From the density of water and the mass of the particle we can determine its volume, which is equal to 4/3 pi r^3. From this we find r.

• We obtain volume m / rho = 3 k T / (v^2 rho), where rho is the density of water.

• Setting this equal to 4/3 pi r^3 we get the equation 4/3 pi r^3 = 3 k T / (v^2 rho). The solution is

r = [ 9 k T / ( 4 v^2 rho) ] ^(1/3).

From the mass, Avogadro's number and the mass of a mole of water we determine the number of molecules.

The following analysis shows the intermediate quantities we obtain in the process. Some of the calculations, which were done mentally, might be in error so you should redo them using precise values of the constants.

At 273 Kelvin we have ave KE = 3/2 k T = 5.5 * 10^-21 Joules.

mass is found by solving .5 m v^2 = 3/2 k T for m, obtaining m = 3/2 k T / (.5 v^2) = 5.5 * 10^-21 J / (.5 * (.001 m/s)^2 ) = 1.2 * 10^-14 kg.

The volume of the sphere is therefore 1.2 * 10^-14 kg / (1000 kg / m^2) = 1.2 * 10^-17 m^3.

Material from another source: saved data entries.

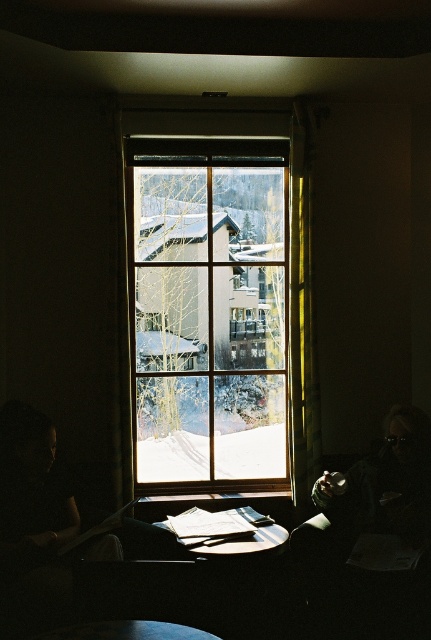 You are an interior designer planning to hang a large painting on the wall between the clear glass window at center and the yellow fabric curtain at right. Considering their widths, which object should you place the painting closer to to ensure it balances the space?

The clear glass window at center is wider than the yellow fabric curtain at right. To balance the space, the painting should be placed closer to the yellow fabric curtain at right since it is narrower, creating visual equilibrium.

You are arranging a small potted plant that is 10 cm wide between the yellow fabric curtain at right and the wooden table at center. Can the space between them accommodate the plant?

The yellow fabric curtain at right is thinner than the wooden table at center. However, the exact distance between them isn generated from the provided information, so it is impossible to determine if the space can accommodate the 10 cm wide potted plant.

You are trying to decide whether to place a large painting on the clear glass window at center or the wooden table at center. Based on their sizes, which surface can accommodate the painting better?

The clear glass window at center has a larger width than the wooden table at center, so it can accommodate the painting better. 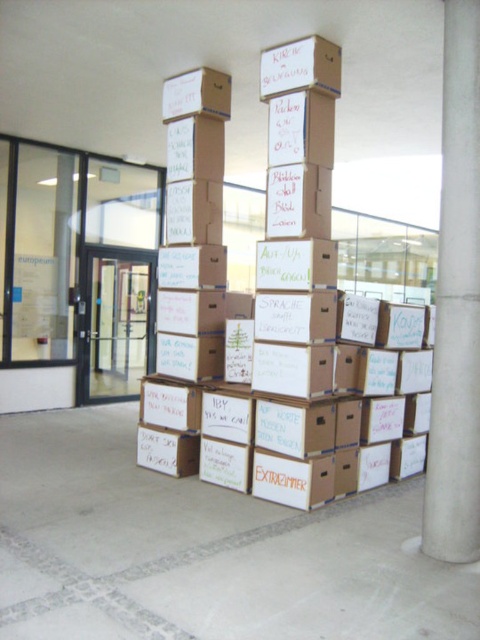 Based on the photo, can you confirm if white concrete pillar at center is positioned to the left of matte cardboard box at upper center?

No, white concrete pillar at center is not to the left of matte cardboard box at upper center.

Who is more forward, (444, 244) or (216, 76)?

Point (444, 244)

The height and width of the screenshot is (640, 480). Find the location of `white concrete pillar at center`. white concrete pillar at center is located at coordinates (456, 305).

The image size is (480, 640). Describe the element at coordinates (456, 305) in the screenshot. I see `white concrete pillar at center` at that location.

Can you confirm if white concrete pillar at center is shorter than white cardboard box at center?

No, white concrete pillar at center is not shorter than white cardboard box at center.

The height and width of the screenshot is (640, 480). Describe the element at coordinates (456, 305) in the screenshot. I see `white concrete pillar at center` at that location.

The image size is (480, 640). What are the coordinates of `white concrete pillar at center` in the screenshot? It's located at point(456,305).

Does point (195, 132) lie behind point (225, 72)?

No, (195, 132) is in front of (225, 72).

Which is below, brown cardboard box at center or matte cardboard box at upper center?

brown cardboard box at center

Is point (180, 342) closer to viewer compared to point (192, 100)?

That is False.

Locate an element on the screen. brown cardboard box at center is located at coordinates (277, 332). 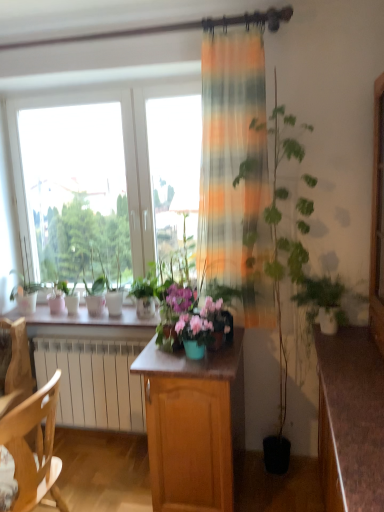 Question: From a real-world perspective, does brown wood desk at lower right sit lower than green matte plant at right?

Choices:
 (A) yes
 (B) no

Answer: (A)

Question: Can you confirm if brown wood desk at lower right is positioned to the right of green matte plant at right?

Choices:
 (A) no
 (B) yes

Answer: (B)

Question: Is brown wood desk at lower right further to the viewer compared to green matte plant at right?

Choices:
 (A) yes
 (B) no

Answer: (B)

Question: From a real-world perspective, is brown wood desk at lower right on top of green matte plant at right?

Choices:
 (A) no
 (B) yes

Answer: (A)

Question: Is brown wood desk at lower right not near green matte plant at right?

Choices:
 (A) no
 (B) yes

Answer: (A)

Question: From a real-world perspective, is matte plastic flower box at center physically located above or below brown wood desk at lower right?

Choices:
 (A) above
 (B) below

Answer: (A)

Question: Is point (198, 316) closer or farther from the camera than point (354, 506)?

Choices:
 (A) farther
 (B) closer

Answer: (A)

Question: Considering the relative positions of matte plastic flower box at center and brown wood desk at lower right in the image provided, is matte plastic flower box at center to the left or to the right of brown wood desk at lower right?

Choices:
 (A) right
 (B) left

Answer: (B)

Question: From the image's perspective, is matte plastic flower box at center above or below brown wood desk at lower right?

Choices:
 (A) below
 (B) above

Answer: (B)

Question: Considering the positions of green matte plant at right and wooden chair at lower left in the image, is green matte plant at right taller or shorter than wooden chair at lower left?

Choices:
 (A) tall
 (B) short

Answer: (B)

Question: Considering the positions of point (362, 297) and point (54, 395), is point (362, 297) closer or farther from the camera than point (54, 395)?

Choices:
 (A) farther
 (B) closer

Answer: (B)

Question: Based on their sizes in the image, would you say green matte plant at right is bigger or smaller than wooden chair at lower left?

Choices:
 (A) small
 (B) big

Answer: (A)

Question: Choose the correct answer: Is green matte plant at right inside wooden chair at lower left or outside it?

Choices:
 (A) outside
 (B) inside

Answer: (A)

Question: In the image, is white glossy window sill at center positioned in front of or behind matte plastic flower box at center?

Choices:
 (A) behind
 (B) front

Answer: (A)

Question: Is white glossy window sill at center to the left or to the right of matte plastic flower box at center in the image?

Choices:
 (A) left
 (B) right

Answer: (A) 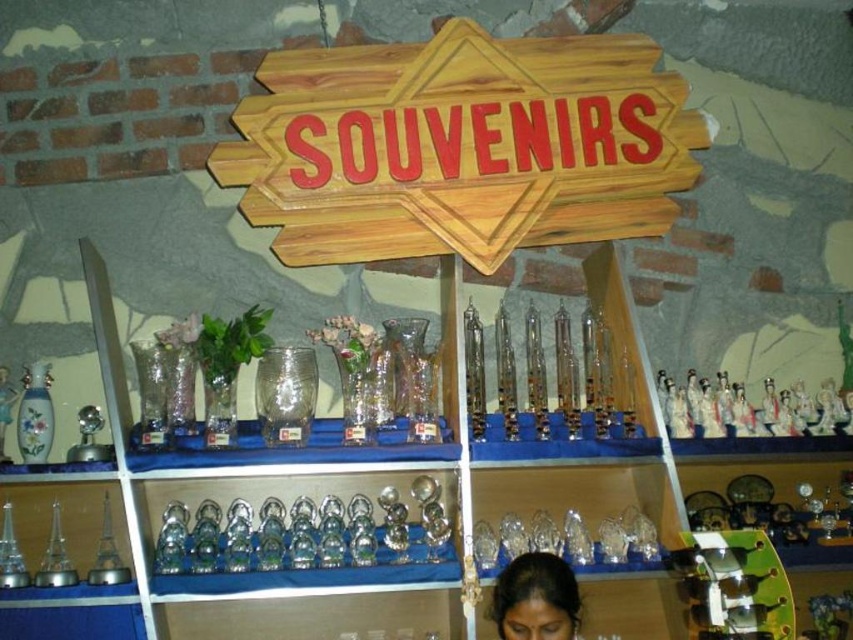 Does wooden sign at upper center have a greater width compared to black hair at lower center?

Yes, wooden sign at upper center is wider than black hair at lower center.

Is wooden sign at upper center above black hair at lower center?

Yes.

Is point (459, 45) positioned after point (577, 602)?

Yes, point (459, 45) is behind point (577, 602).

Locate an element on the screen. Image resolution: width=853 pixels, height=640 pixels. wooden sign at upper center is located at coordinates (461, 147).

Setting this equal to 4/3 pi r^3 we obtain radius r = ( 1.2 * 10^-17 m^3 / 4.2)^(1/3) = ( 2.8 * 10^-18 m^3)^(1/3) = 1.4 * 10^-6 m. Diameter is double this, about 2.8 * 10^-6 m. This is only 3 microns, and is not visible to the naked eye, though it could easily be viewed using a miscroscope.

A water molecule contains 2 hydrogen and 1 oxygen molecule with total molar mass 18 grams = .018 kg.

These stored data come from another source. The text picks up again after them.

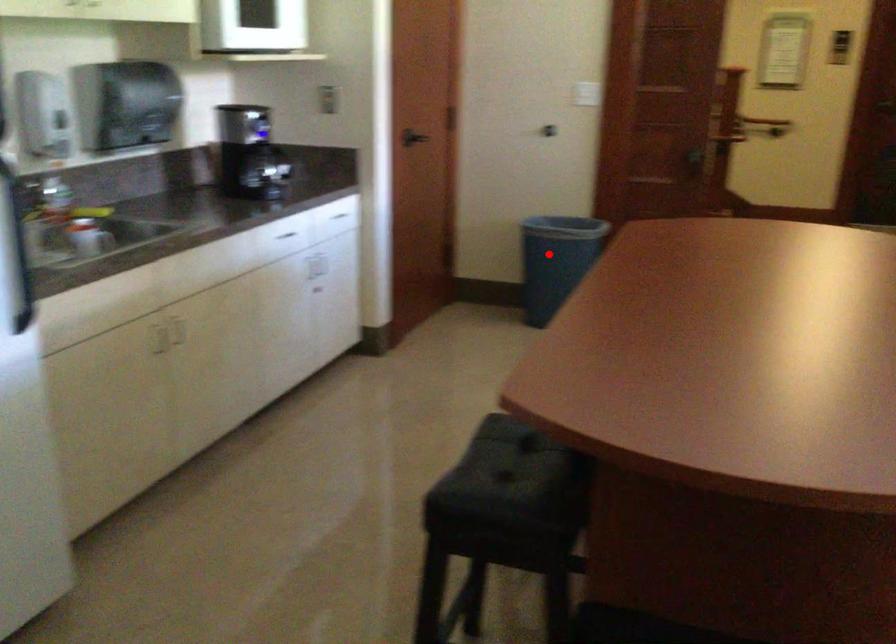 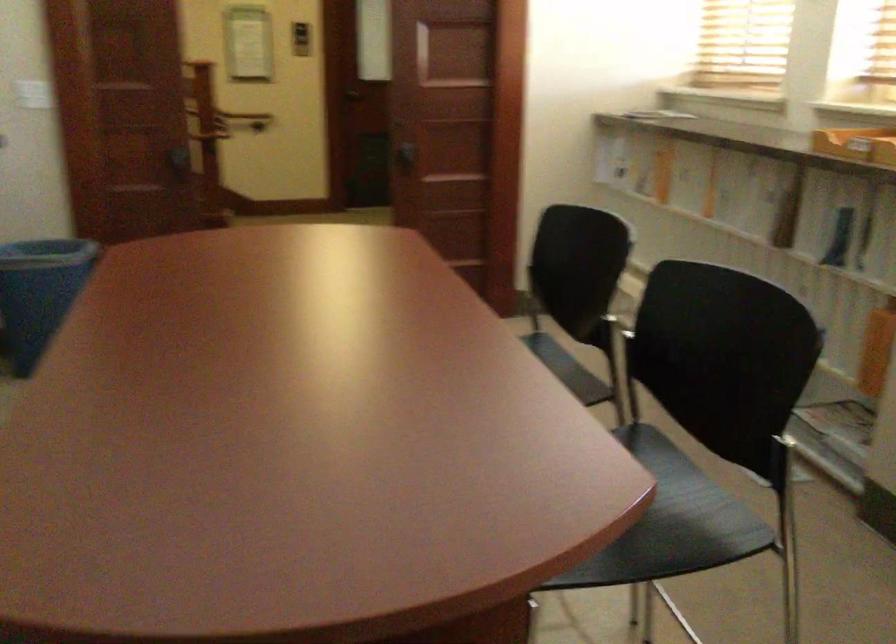 Find the pixel in the second image that matches the highlighted location in the first image.

(39, 294) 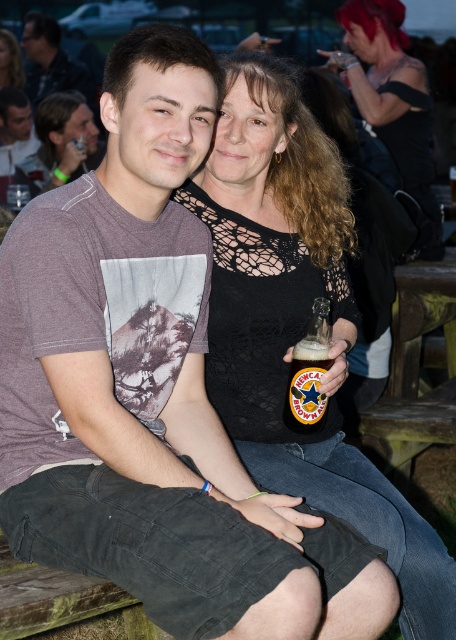 Is translucent glass bottle at center shorter than matte black shirt at upper left?

Yes, translucent glass bottle at center is shorter than matte black shirt at upper left.

Is translucent glass bottle at center taller than matte black shirt at upper left?

No.

Is point (286, 388) positioned in front of point (31, 99)?

That is True.

Locate an element on the screen. Image resolution: width=456 pixels, height=640 pixels. translucent glass bottle at center is located at coordinates (309, 372).

What are the coordinates of `black lace top at center` in the screenshot? It's located at (296, 321).

Is point (390, 561) in front of point (84, 131)?

Yes, point (390, 561) is in front of point (84, 131).

Locate an element on the screen. The height and width of the screenshot is (640, 456). black lace top at center is located at coordinates (296, 321).

Does matte gray t-shirt at left come in front of translucent glass bottle at center?

No.

Is matte gray t-shirt at left to the left of translucent glass bottle at center from the viewer's perspective?

Indeed, matte gray t-shirt at left is positioned on the left side of translucent glass bottle at center.

Is point (72, 99) positioned behind point (330, 362)?

Yes, point (72, 99) is behind point (330, 362).

This screenshot has height=640, width=456. I want to click on matte gray t-shirt at left, so click(x=61, y=144). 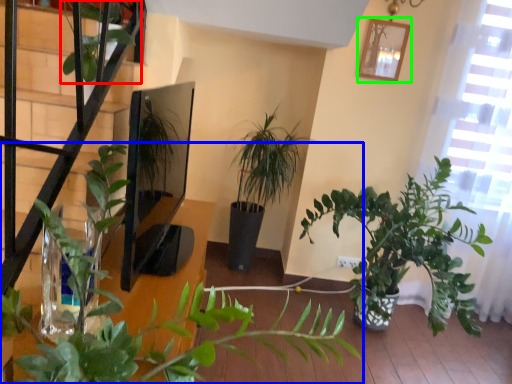 Question: Which object is positioned farthest from vegetation (highlighted by a red box)? Select from houseplant (highlighted by a blue box) and picture frame (highlighted by a green box).

Choices:
 (A) houseplant
 (B) picture frame

Answer: (B)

The 1.2 * 10^-14 kg mass of particle therefore consists of 1.2 * 10^-14 / (.018 kg / mole) = 6.7 * 10^-13 moles. With about 6 * 10^23 particles in a mole this consists of

6.7 * 10^-13 moles * 6 * 10^23 particles / mole = 4* 10^11 particles (about 400 billion water molecules). **

STUDENT COMMENT:

I'm still not sure about the 'visible' thing.

INSTRUCTOR COMMENT:

In any case, visible light has a wavelength between about .4 microns and .7 microns. Nothing smaller than this is visible even in principle, in the sense that its image can't be resolved by visible light.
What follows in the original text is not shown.